She was a sex symbol. This is the way Hollywood merchandised her; this is the way her international public wanted her. This was Marilyn Monroe's one, great, continuing role. She would have preferred another. She wanted to be a serious actress. But Hollywood, her public and, perhaps, her own limitations made any change impossible.
"I never quite understood it—this sex symbol—I always thought symbols were those things you clash together," she once remarked in an off-camera per- formance patterned after the dumb-blonde dialogue that brought her fame and fortune. "That's the trouble," she continued, "a sex symbol becomes a thing. I just hate being a thing."
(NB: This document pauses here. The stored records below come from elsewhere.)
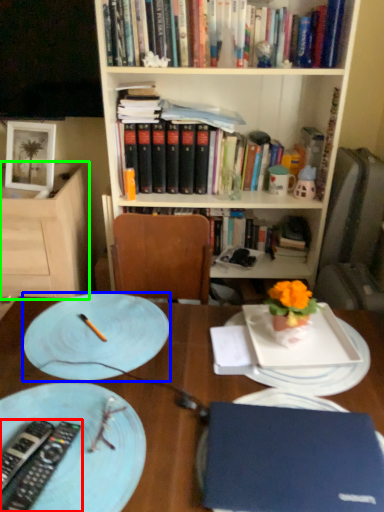 Question: Which object is positioned farthest from remote control (highlighted by a red box)? Select from plate (highlighted by a blue box) and shelf (highlighted by a green box).

Choices:
 (A) plate
 (B) shelf

Answer: (B) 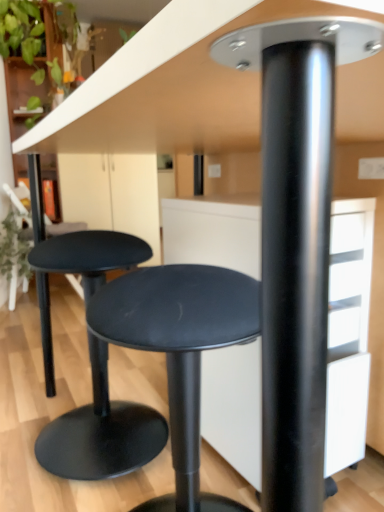 Question: Is matte black stool at lower left, positioned as the second stool in front-to-back order, bigger or smaller than matte black stool at center, the first stool when ordered from front to back?

Choices:
 (A) big
 (B) small

Answer: (A)

Question: Relative to matte black stool at center, which is the 2th stool from back to front, is matte black stool at lower left, which appears as the first stool when viewed from the back, in front or behind?

Choices:
 (A) behind
 (B) front

Answer: (A)

Question: From their relative heights in the image, would you say matte black stool at lower left, which appears as the first stool when viewed from the back, is taller or shorter than matte black stool at center, the first stool when ordered from front to back?

Choices:
 (A) short
 (B) tall

Answer: (B)

Question: From a real-world perspective, is matte black stool at center, which is the 2th stool from back to front, positioned above or below matte black stool at lower left, positioned as the second stool in front-to-back order?

Choices:
 (A) below
 (B) above

Answer: (A)

Question: Is matte black stool at center, the first stool when ordered from front to back, to the left or to the right of matte black stool at lower left, positioned as the second stool in front-to-back order, in the image?

Choices:
 (A) left
 (B) right

Answer: (B)

Question: Considering the positions of matte black stool at center, the first stool when ordered from front to back, and matte black stool at lower left, positioned as the second stool in front-to-back order, in the image, is matte black stool at center, the first stool when ordered from front to back, bigger or smaller than matte black stool at lower left, positioned as the second stool in front-to-back order,?

Choices:
 (A) small
 (B) big

Answer: (A)

Question: Is matte black stool at center, which is the 2th stool from back to front, wider or thinner than matte black stool at lower left, which appears as the first stool when viewed from the back?

Choices:
 (A) thin
 (B) wide

Answer: (B) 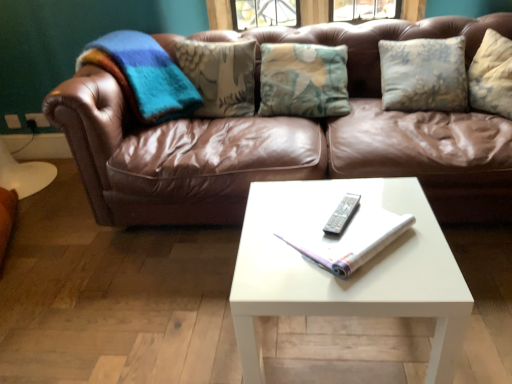 Identify the location of free space above white glossy coffee table at center (from a real-world perspective). (331, 234). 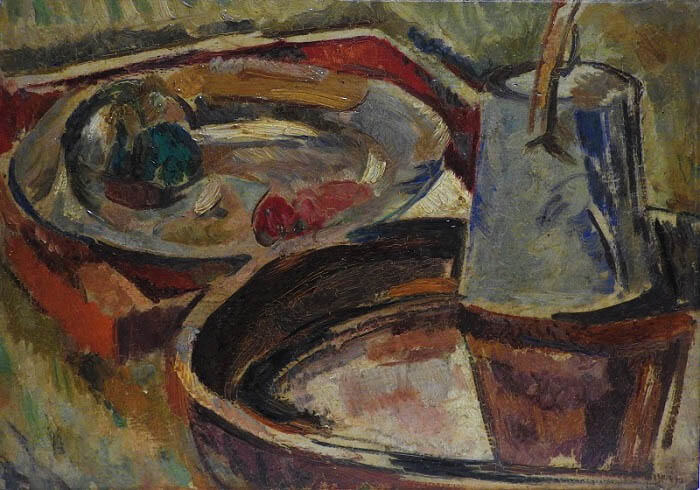 Find the location of a particular element. The width and height of the screenshot is (700, 490). mug is located at coordinates (594, 413). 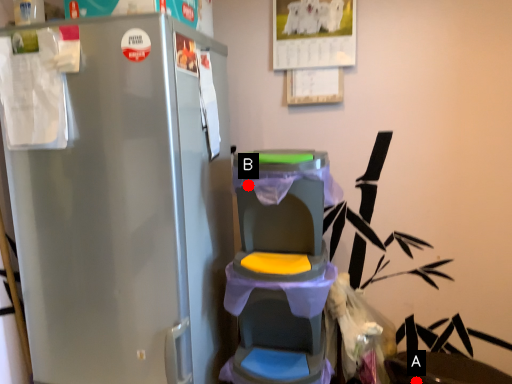 Question: Two points are circled on the image, labeled by A and B beside each circle. Which point appears farthest from the camera in this image?

Choices:
 (A) A is further
 (B) B is further

Answer: (A) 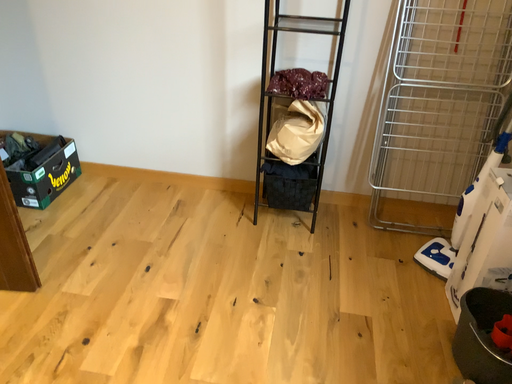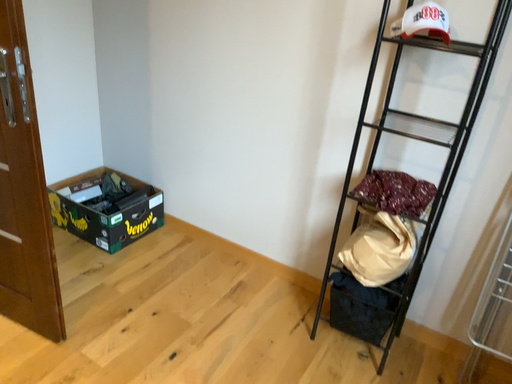 Question: Which way did the camera rotate in the video?

Choices:
 (A) rotated upward
 (B) rotated downward

Answer: (A)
Understandably, the world is shocked and saddened by the death of the famous 36-year-old actress. The world wonders why. Why should a wealthy, beautiful young woman suddenly become Coroner's Case No. 81128?
In a certain tragic sense, the public was voting for it to turn out this way all along. The ballots were cast each time a dollar changed hands at the box office. But this celluloid symbol of sex was more commodity than candidate, and, as she herself said, she just hated being a thing. A thing is dead from the beginning. A thing doesn't have a soul. The sex she symbolized was false and cheap. But that's what her public whistled for. Miss Monroe was unwilling or unable to keep the body and the soul of sex together.